I’m presenting some power tuning measurements for an X230 tablet, potentially to compare against other systems (and to see if your own power use is minimized):
System Configuration:
- X230 tablet, i5-3320M CPU, 8 GB RAM, Crucial M4 128 GB SSD
- Running up-to-date Xubuntu 16.04, with Intel microcode and power tuning by TLP, running on Ext4 filesystem, XFCE Display Compositing OFF (reduce GPU use)

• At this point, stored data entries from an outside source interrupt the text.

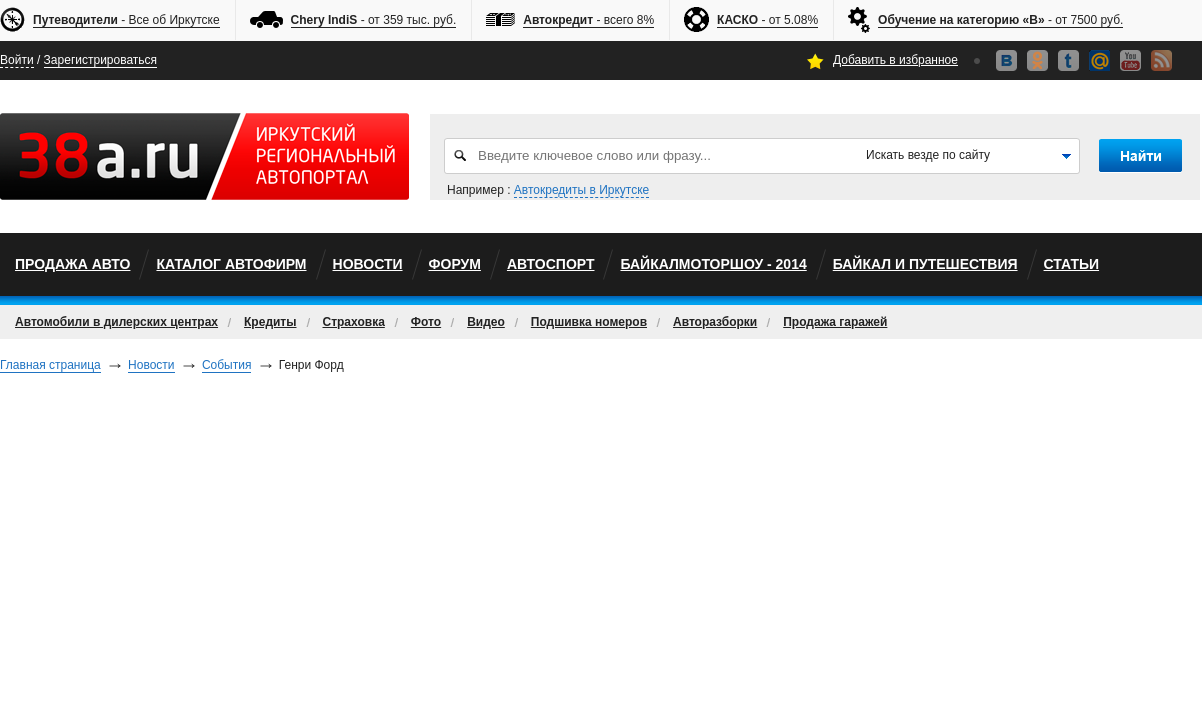  I want to click on Форум, so click(455, 264).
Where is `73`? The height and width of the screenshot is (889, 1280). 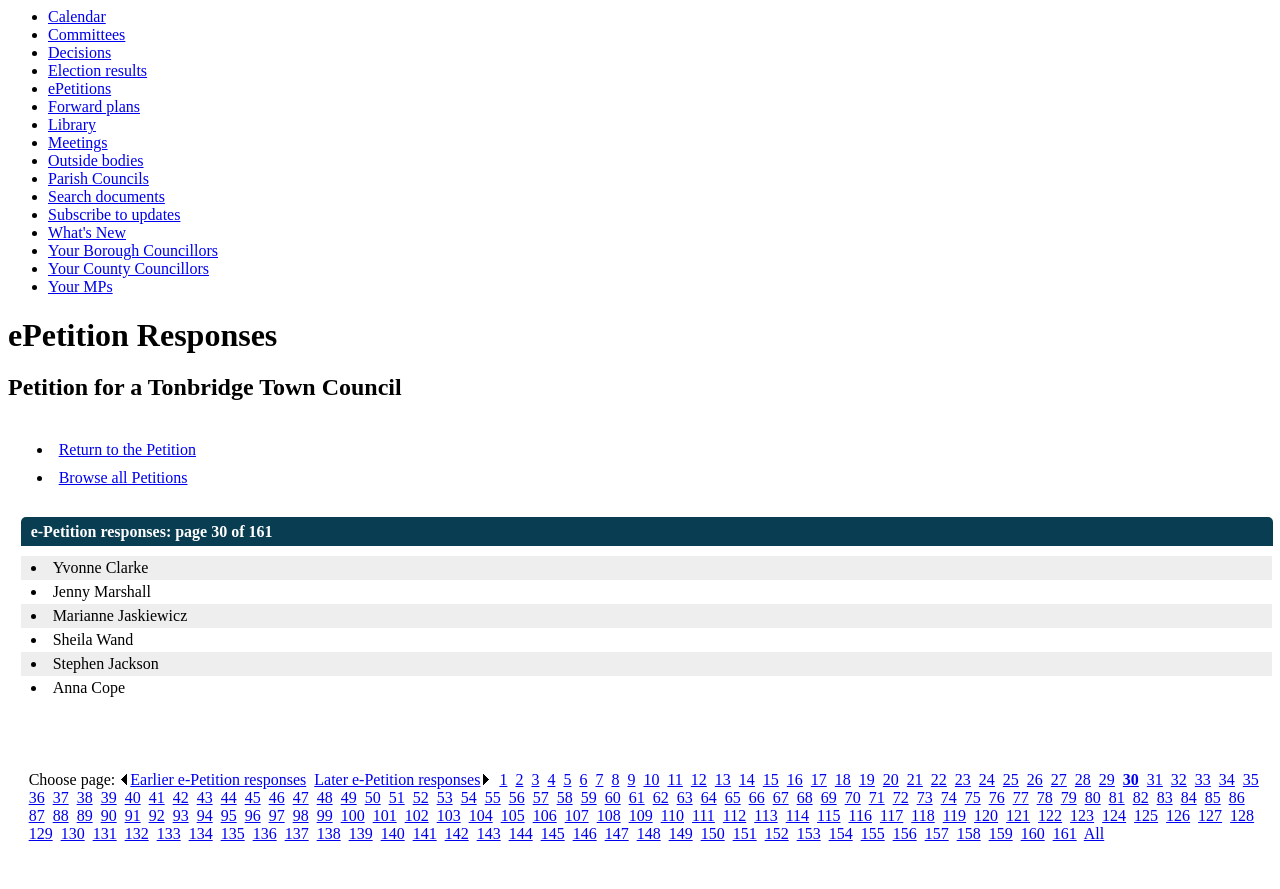 73 is located at coordinates (925, 797).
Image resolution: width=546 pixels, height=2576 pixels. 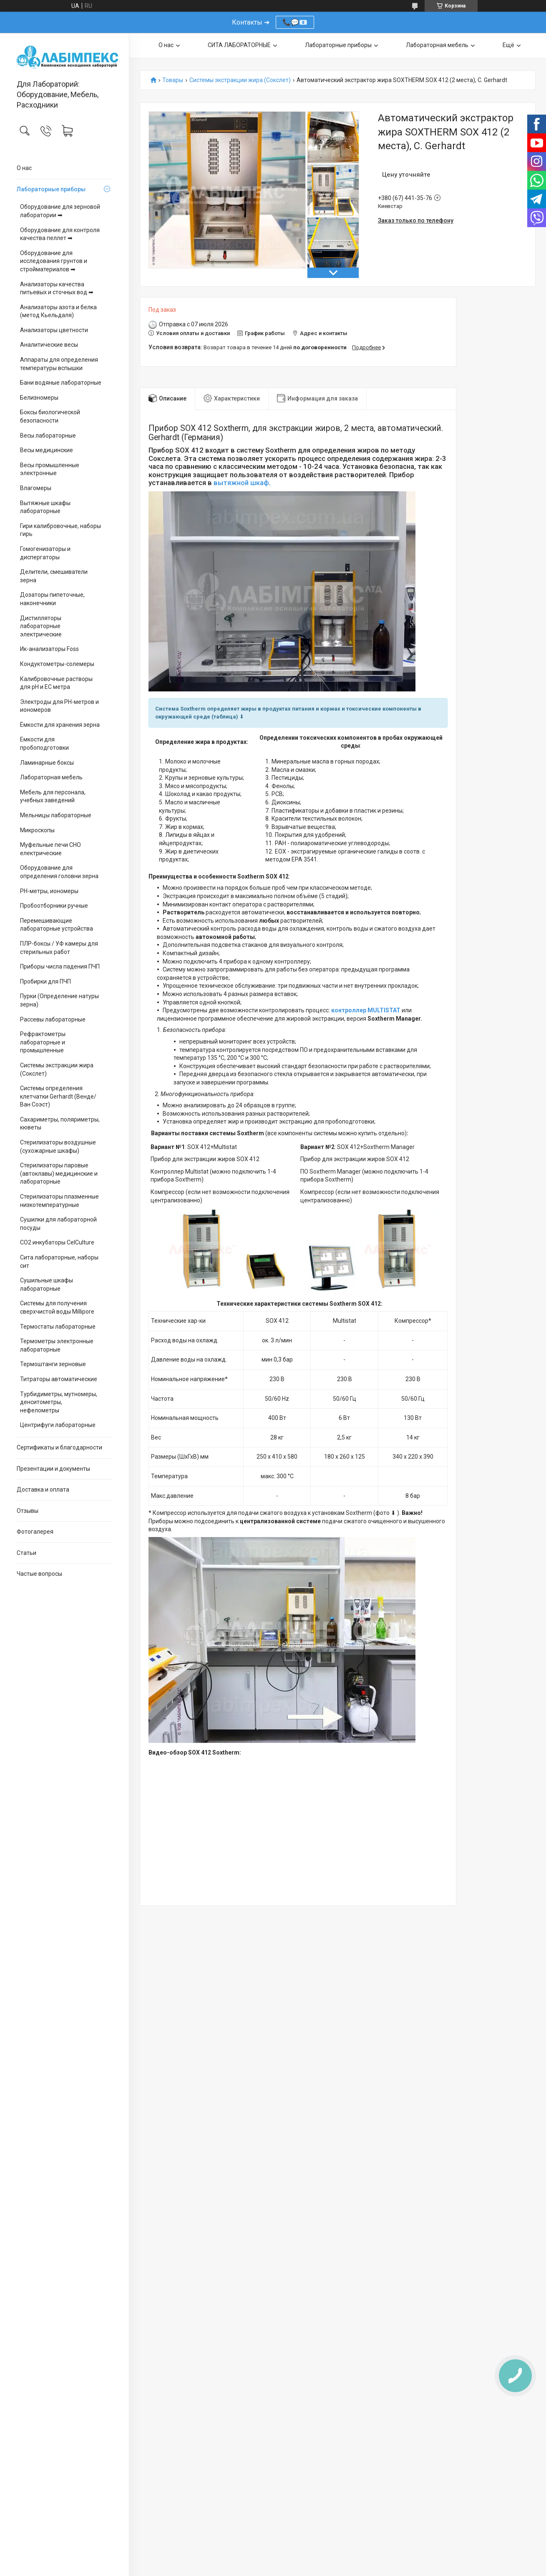 I want to click on Дозаторы пипеточные, наконечники, so click(x=52, y=598).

- Measurements taken using powertop 2.8, pre-calibrated
Power Scenarios:
Reader Mode – mostly idle, Chrome not running, WiFi off (hardware switch), display brightness one notch above minimum (minimum usable indoors), bluetooth off:
- Battery drain 7.3-7.8W
- 4.4W – Base system use (mistakenly attributed to the wired ethernet due to a glitch in calibration approach) – motherboard, RAM, etc
- 2.2W – Display backlight
- 0 – 400 mW – Touchscreen
Reader with WiFi & Chrome on – mostly idle, Chrome open with a few idle tabs, WiFi on but not being used. In tablet mode (keyboard/mouse inactive), reading locally stored comics in Comix, bluetooth off
- Battery drain 8.6-9.1W
- 4.16W – Base system use
- 2.4W – Display backlight
- 852 mW – 963 mW CPU (combined, 1-1.4% use)
- 627-734 mW – CPU core
- 225-229 mW – CPU misc
- 442-448 mW – Wireless, 3-10 packets per second
- 40-50 mW – GPU combined use (half core, half misc)
Normal range when web browsing:
- 10-12W, although real battery life is 4-5 hours on 62.7 Wh 6-cell battery
Playing back H264 1080p video in SMPlayer Using VAAPI for Graphics Acceleration:
- 16.7W, 6-7% CPU use, but mostly active GPU
Conclusions:
You’re not going to get much under 7W of power draw, or 8.8 hours of use (at least not under Linux). A more realistic estimate under normal use is about 12-14W of power draw, giving 4-5 hours of battery. Most of the difference from base use will be CPU & GPU use, even in a mostly-idle state, with the network card making a lesser contribution.
By way of comparison, I get a minimum of about 8.75W with a very similarly configured Thinkpad T530 with an i5-3210M CPU, the HD+ 1600 x 900 screen, and screen brightness around 40-50%. That’s about as dim as it will be usable.
It is very difficult to make the a system power efficient with the 35W TDP CPUs, at least not by modern standards. It’s not uncommon to see modern 14/15″ laptops idling at under 10W, even with larger full-HD screens and sometimes quad-core CPUs.
under Windows 7 (composite DM also off), 1/3 backlight, thinklight on, chrome w/lots of tabs and steam, telegram and f.lux in the background I’m getting 6.3-7W at this moment.